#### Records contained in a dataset
━━━━━━━━
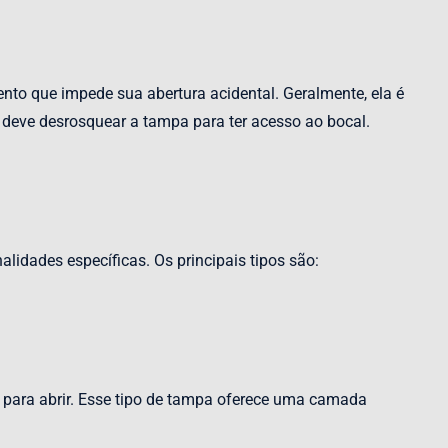
to que impede sua abertura acidental. Geralmente, ela é
 deve desrosquear a tampa para ter acesso ao bocal.
lidades específicas. Os principais tipos são:
ara abrir. Esse tipo de tampa oferece uma camada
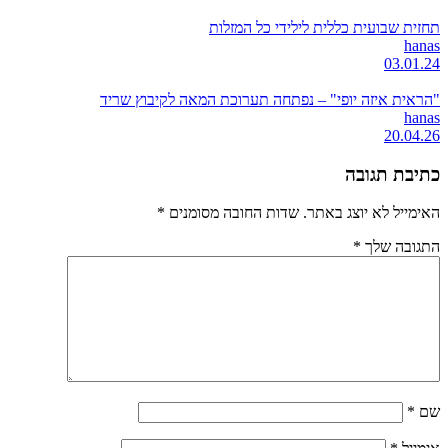
תחזית שבועית כללית לילידי כל המזלות
hanas
03.01.24
"הראית איזה יופי" – נפתחה תערוכת המאה לקיבוץ שריד
hanas
20.04.26
כתיבת תגובה
האימייל לא יוצג באתר.
שדות החובה מסומנים
*
התגובה שלך
*
שם
*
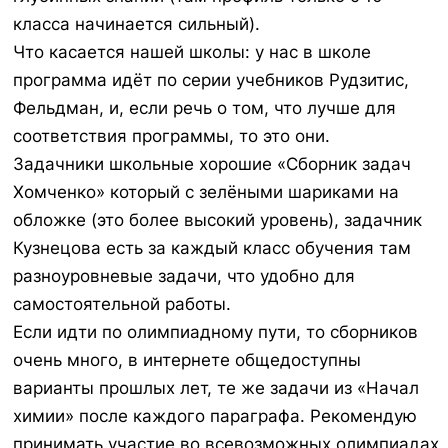
класса начинается сильный).
Что касается нашей школы: у нас в школе
программа идёт по серии учебников Рудзитис,
Фельдман, и, если речь о том, что лучше для
соответствия программы, то это они.
Задачники школьные хорошие «Сборник задач
Хомченко» который с зелёными шариками на
обложке (это более высокий уровень), задачник
Кузнецова есть за каждый класс обучения там
разноуровневые задачи, что удобно для
самостоятельной работы.
Если идти по олимпиадному пути, то сборников
очень много, в интернете общедоступны
варианты прошлых лет, те же задачи из «Начал
химии» после каждого параграфа. Рекомендую
принимать участие во всевозможных олимпиадах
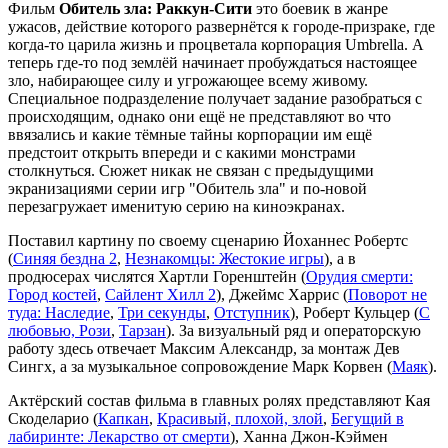
Фильм
Обитель зла: Раккун-Сити
это боевик в жанре
ужасов, действие которого развернётся к городе-призраке, где
когда-то царила жизнь и процветала корпорация Umbrellа. А
теперь где-то под землёй начинает пробуждаться настоящее
зло, набирающее силу и угрожающее всему живому.
Специальное подразделение получает задание разобраться с
происходящим, однако они ещё не представляют во что
ввязались и какие тёмные тайны корпорации им ещё
предстоит открыть впереди и с какими монстрами
столкнуться. Сюжет никак не связан с предыдущими
экранизациями серии игр "Обитель зла" и по-новой
перезагружает именитую серию на киноэкранах.
Поставил картину по своему сценарию Йоханнес Робертс
(
Синяя бездна 2
,
Незнакомцы: Жестокие игры
), а в
продюсерах числятся Хартли Горенштейн (
Орудия смерти:
Город костей
,
Сайлент Хилл 2
), Джеймс Харрис (
Поворот не
туда: Наследие
,
Три секунды
,
Отступник
), Роберт Кульцер (
С
любовью, Рози
,
Тарзан
). За визуальный ряд и операторскую
работу здесь отвечает Максим Александр, за монтаж Дев
Сингх, а за музыкальное сопровождение Марк Корвен (
Маяк
).
Актёрский состав фильма в главных ролях представляют Кая
Скоделарио (
Капкан
,
Красивый, плохой, злой
,
Бегущий в
лабиринте: Лекарство от смерти
), Ханна Джон-Кэймен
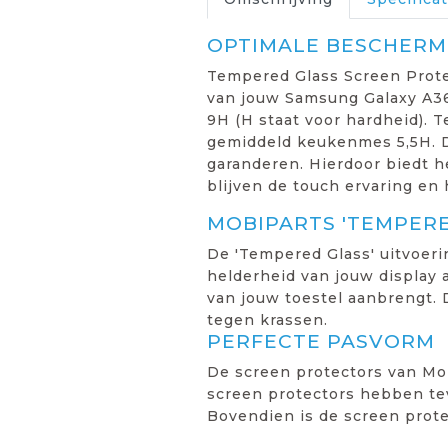
OPTIMALE BESCHERMI
Tempered Glass Screen Prote
van jouw Samsung Galaxy A36
9H (H staat voor hardheid). T
gemiddeld keukenmes 5,5H. D
garanderen. Hierdoor biedt 
blijven de touch ervaring en 
MOBIPARTS 'TEMPER
De 'Tempered Glass' uitvoeri
helderheid van jouw display a
van jouw toestel aanbrengt.
tegen krassen.
PERFECTE PASVORM
De screen protectors van Mob
screen protectors hebben tev
Bovendien is de screen prot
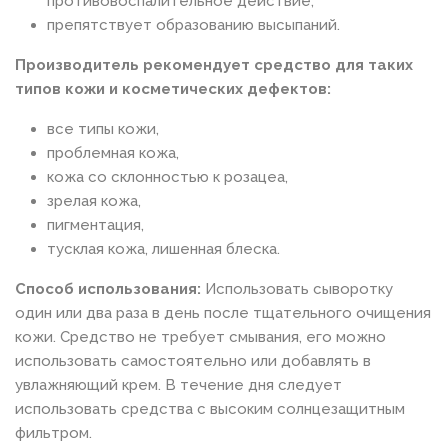
противовоспалительное действие,
препятствует образованию высыпаний.
Производитель рекомендует средство для таких
типов кожи и косметических дефектов:
все типы кожи,
проблемная кожа,
кожа со склонностью к розацеа,
зрелая кожа,
пигментация,
тусклая кожа, лишенная блеска.
Способ использования:
Использовать сыворотку
один или два раза в день после тщательного очищения
кожи. Средство не требует смывания, его можно
использовать самостоятельно или добавлять в
увлажняющий крем. В течение дня следует
использовать средства с высоким солнцезащитным
фильтром.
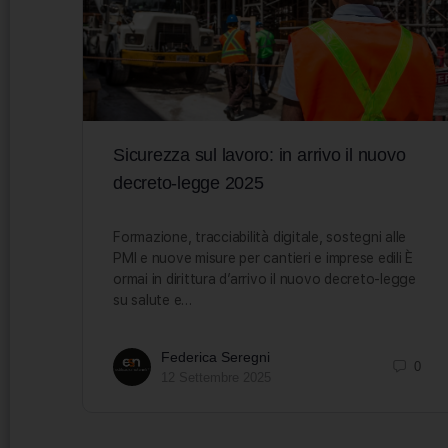
Sicurezza sul lavoro: in arrivo il nuovo
decreto-legge 2025
Formazione, tracciabilità digitale, sostegni alle
PMI e nuove misure per cantieri e imprese edili È
ormai in dirittura d’arrivo il nuovo decreto-legge
su salute e…
Federica Seregni
0
12 Settembre 2025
━━━━━━━━
#### EXERCISE OBJECTIVE
All lines in the entries above that hold the word "смерти" need to be copied.

#### RESPONSE FOR THIS EXERCISE
Орудия смерти:
лабиринте: Лекарство от смерти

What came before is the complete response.